The endurance rover can travel 200 meters a day, but scientists must run tests and safety reviews before venturing any further.
NASA’s Mars rover Perseverance has made its first short voyage on the surface of the red planet, two weeks after the Robot Science Lab was perfectly placed on the bottom of a huge crater, mission managers announced on Friday.
The Perseverance rover ventured from its landing position for the first time on Thursday, two weeks after landing on the Red Planet, looking for signs of past life.
Taking instructions from mission managers at NASA’s Jet Propulsion Laboratory (JPL) near Los Angeles, the rover rolled forward four meters, turned about 150 degrees to the left, and then backed a total of 6.5 meters a total of 6.5 meters during the half-hour test in the Jezero crater, where an ancient, long-disappeared lake bed and river delta is located on Mars.

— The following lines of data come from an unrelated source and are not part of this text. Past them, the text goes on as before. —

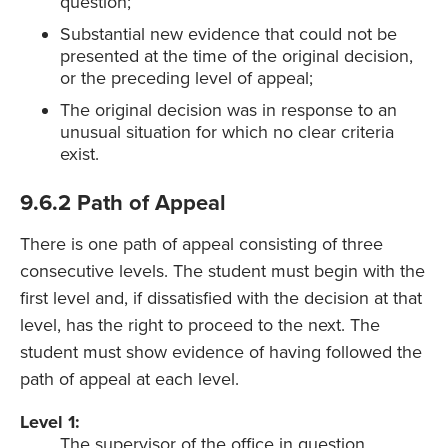
question;
Substantial new evidence that could not be
presented at the time of the original decision,
or the preceding level of appeal;
The original decision was in response to an
unusual situation for which no clear criteria
exist.
9.6.2 Path of Appeal
There is one path of appeal consisting of three
consecutive levels. The student must begin with the
first level and, if dissatisfied with the decision at that
level, has the right to proceed to the next. The
student must show evidence of having followed the
path of appeal at each level.
Level 1:
The supervisor of the office in question.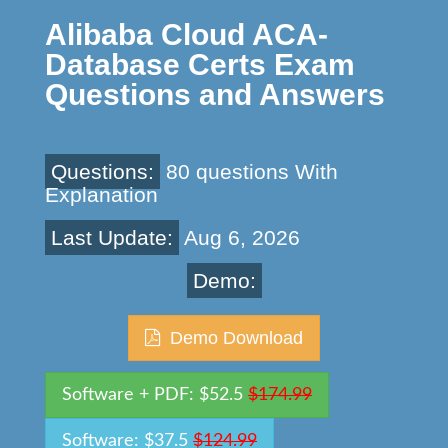
Alibaba Cloud ACA-
Database Certs Exam
Questions and Answers
Questions:
80 questions With
Explanation
Last Update:
Aug 6, 2026
Demo:
Demo Download
Software + PDF: $52.5
$174.99
Software: $37.5
$124.99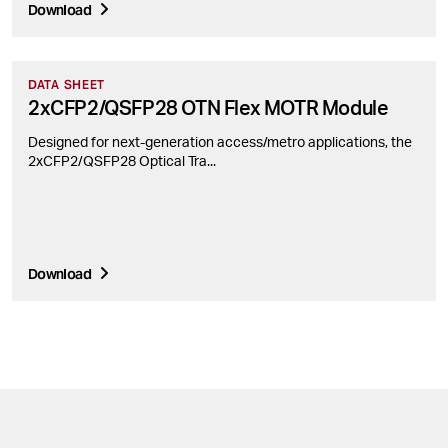
Download
DATA SHEET
2xCFP2/QSFP28 OTN Flex MOTR Module
Designed for next-generation access/metro applications, the
2xCFP2/QSFP28 Optical Tra...
Download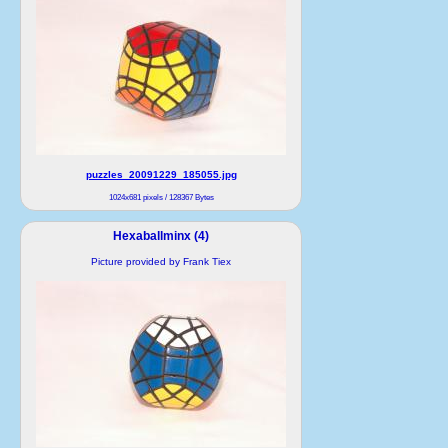
puzzles_20091229_185055.jpg
1024x681 pixels / 128367 Bytes
Hexaballminx (4)
Picture provided by Frank Tiex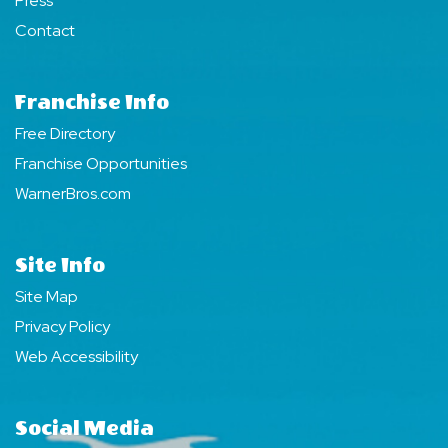
Press
Contact
Franchise Info
Free Directory
Franchise Opportunities
WarnerBros.com
Site Info
Site Map
Privacy Policy
Web Accessibility
Social Media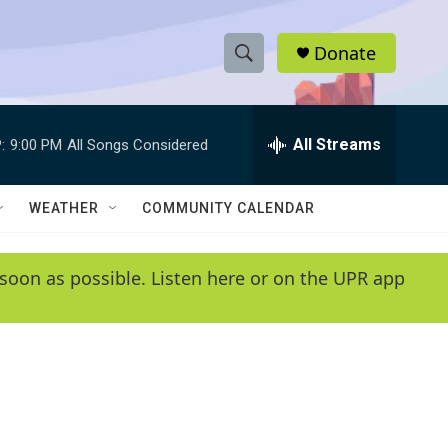
Donate
S
S
e
h
a
r
All Streams
:
9:00 PM
All Songs Considered
o
c
h
w
Q
WEATHER
COMMUNITY CALENDAR
u
S
e
r
e
soon as possible. Listen here or on the UPR app
y
a
r
c
h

“It went incredibly well,” said JPL Persistence Mobility Test Engineer Anais Zarifian during a conference call briefing with reporters, calling it a “major milestone” for the mission.
The roundabout roundabout took just 33 minutes and went so well that the six-wheeled rover was back on the move on Friday.
Perseverance can drive an average of 200 meters per day.
The Martian surface just below NASA’s Mars Perseverance Rover is seen with the rover down-look camera in an image captured on February 22, 2021 [File: NASA/JPL-Caltech/Handout via Reuters]NASA showed a photo taken by the rover with the wheel tracks that remained on the reddish, sandy Martian soil after its first drive.
Another vivid image of the surrounding landscape shows rough, reddish terrain with large, dark boulders in the foreground and a high ledge in the distance marking the edge of the river delta.
I am on the move! I just did my first test drive on Mars and covered about 5 meters. You see at the very beginning of my bike tracks. Much more to do. pic.twitter.com/7tFIwWFfJ4
– NASA’s Perseverance Mars Rover (@NASAPersevere) March 5, 2021
According to Robert Hogg, deputy mission manager, Perseverance and its hardware, including the main robotic arm, appear to be working just fine so far.
However, JPL engineers have yet to perform additional equipment checks on the rover’s many instruments before they are ready to send the robot on a more ambitious journey as part of its primary task of searching for traces of fossilized microbial life.
The team has yet to conduct post-landing tests of the rover’s sophisticated system to drill and collect rock samples for return to Earth on future Mars missions.
The deck of NASA’s Perseverance Mars Rover with the planetary X-ray lithochemistry instrument, one of the instruments on the stowed arm, can be seen in an image captured by the rover’s navigational cameras on Mars on February 20, 2021 [File: NASA/JPL-Caltech/Handout via Reuters]Once the endurance system tests are completed, the rover will head into an ancient river delta to collect stones for its return to Earth in a decade.
Scientists are considering whether to take the smoother route to the nearby delta or a potentially more difficult route with fascinating remains from that once watery time three to four billion years ago.